DIRECTIONS:
Bring together copies of the lines in the data below that contain the word "družimo".

[Page images and extracted text]
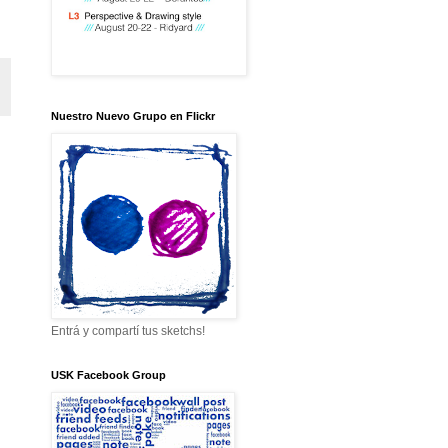
Nuestro Nuevo Grupo en Flickr
Entrá y compartí tus sketchs!
USK Facebook Group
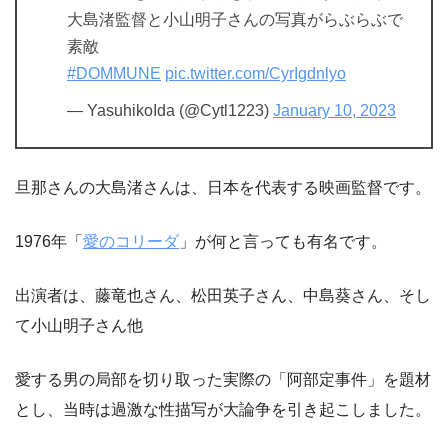
大島渚監督と小山明子さんの写真がらぶらぶで
素敵
#DOMMUNE
pic.twitter.com/CyrIgdnlyo
— YasuhikoIda (@Cytl1223)
January 10, 2023
旦那さんの大島渚さんは、日本を代表する映画監督です。
1976年「
愛のコリーダ
」が何と言っても有名です。
出演者は、藤竜也さん、松田英子さん、中島葵さん、そし
て小山明子さん他
愛する男の局部を切り取った実際の「阿部定事件」を題材
とし、当時は過激な性描写が大論争を引き起こしました。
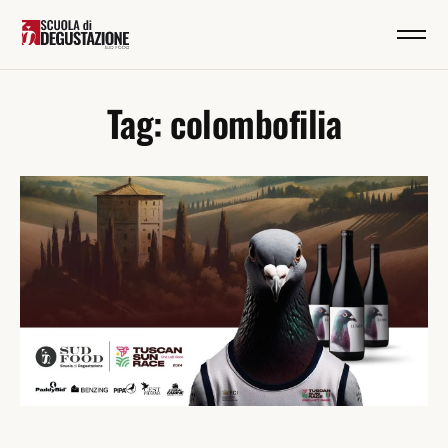
Tag: colombofilia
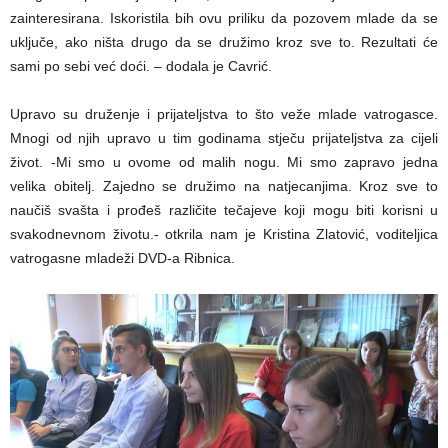
zainteresirana. Iskoristila bih ovu priliku da pozovem mlade da se
uključe, ako ništa drugo da se družimo kroz sve to. Rezultati će
sami po sebi već doći. – dodala je Cavrić.
Upravo su druženje i prijateljstva to što veže mlade vatrogasce.
Mnogi od njih upravo u tim godinama stječu prijateljstva za cijeli
život. -Mi smo u ovome od malih nogu. Mi smo zapravo jedna
velika obitelj. Zajedno se družimo na natjecanjima. Kroz sve to
naučiš svašta i prođeš različite tečajeve koji mogu biti korisni u
svakodnevnom životu.- otkrila nam je Kristina Zlatović, voditeljica
vatrogasne mladeži DVD-a Ribnica.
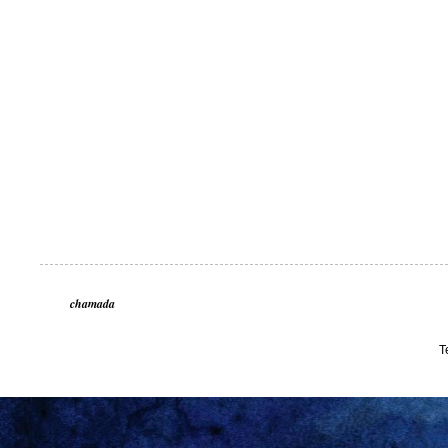
chamada
T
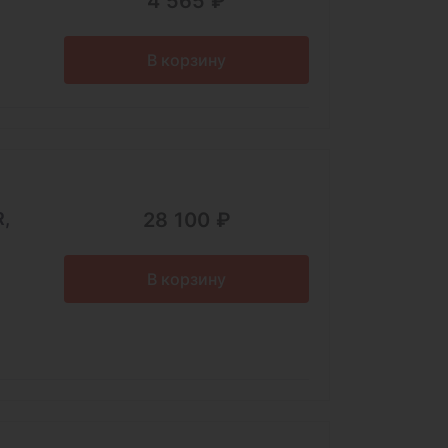
4 565 ₽
В корзину
,
28 100 ₽
В корзину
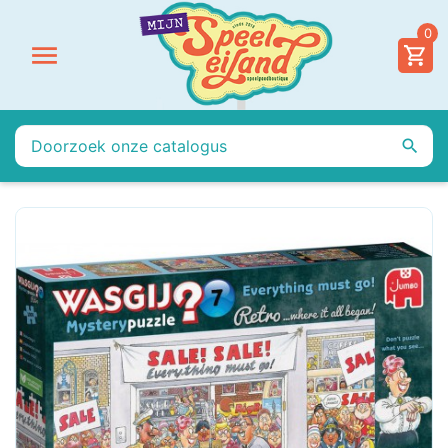
0


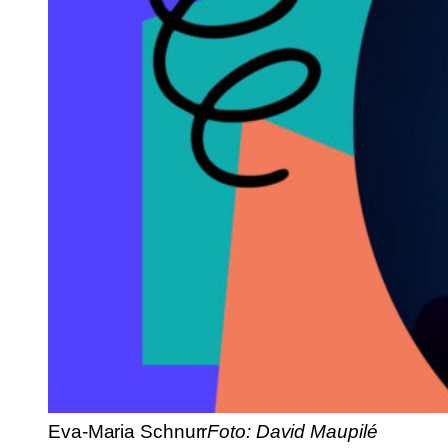
Eva-Maria Schnurr
Foto: David Maupilé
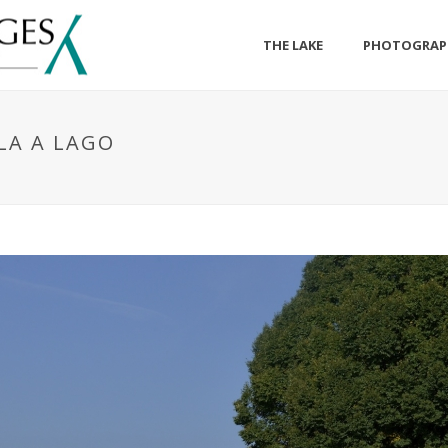
THE LAKE
PHOTOGRAP
LA A LAGO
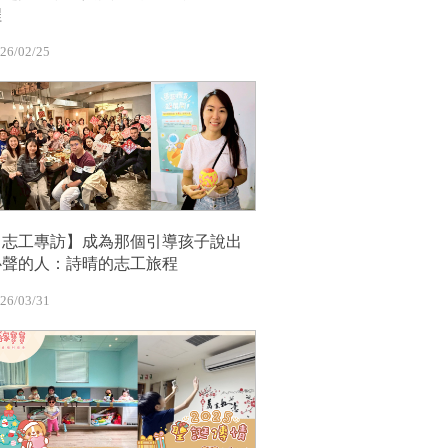
程
26/02/25
【志工專訪】成為那個引導孩子說出
心聲的人：詩晴的志工旅程
26/03/31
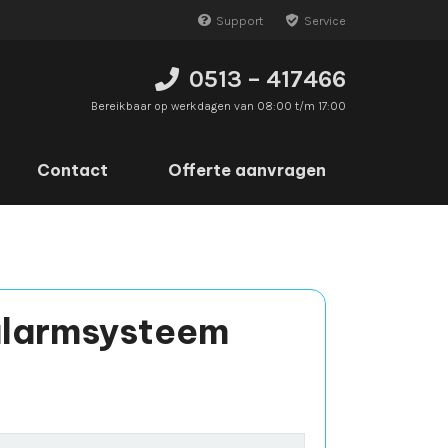
Support
Service
0513 – 417466
Bereikbaar op werkdagen van 08:00 t/m 17:00
Contact
Offerte aanvragen
alarmsysteem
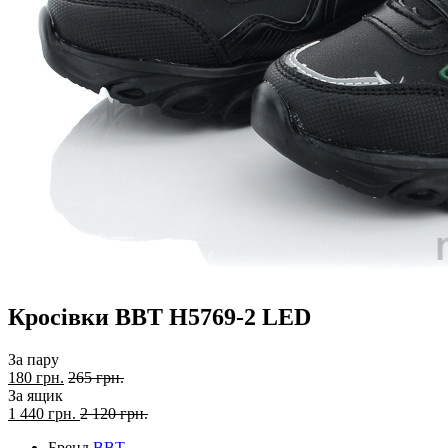
Кросівки BBT H5769-2 LED
За пару
180 грн.
265 грн.
За ящик
1 440
грн.
2 120 грн.
Бренд
BBT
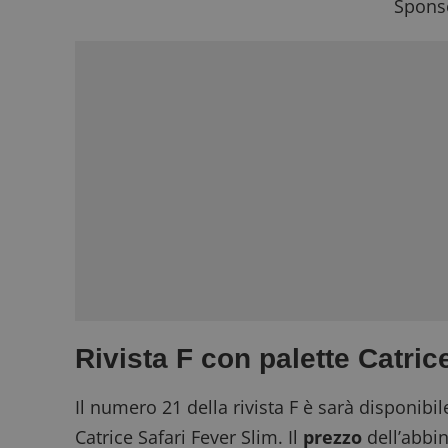
Sponso
Rivista F con palette Catri
Il numero 21 della rivista F è sarà disponibil
Catrice Safari Fever Slim. Il
prezzo
dell’abbi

FINAL ANSWER:
uključe, ako ništa drugo da se družimo kroz sve to. Rezultati će
velika obitelj. Zajedno se družimo na natjecanjima. Kroz sve to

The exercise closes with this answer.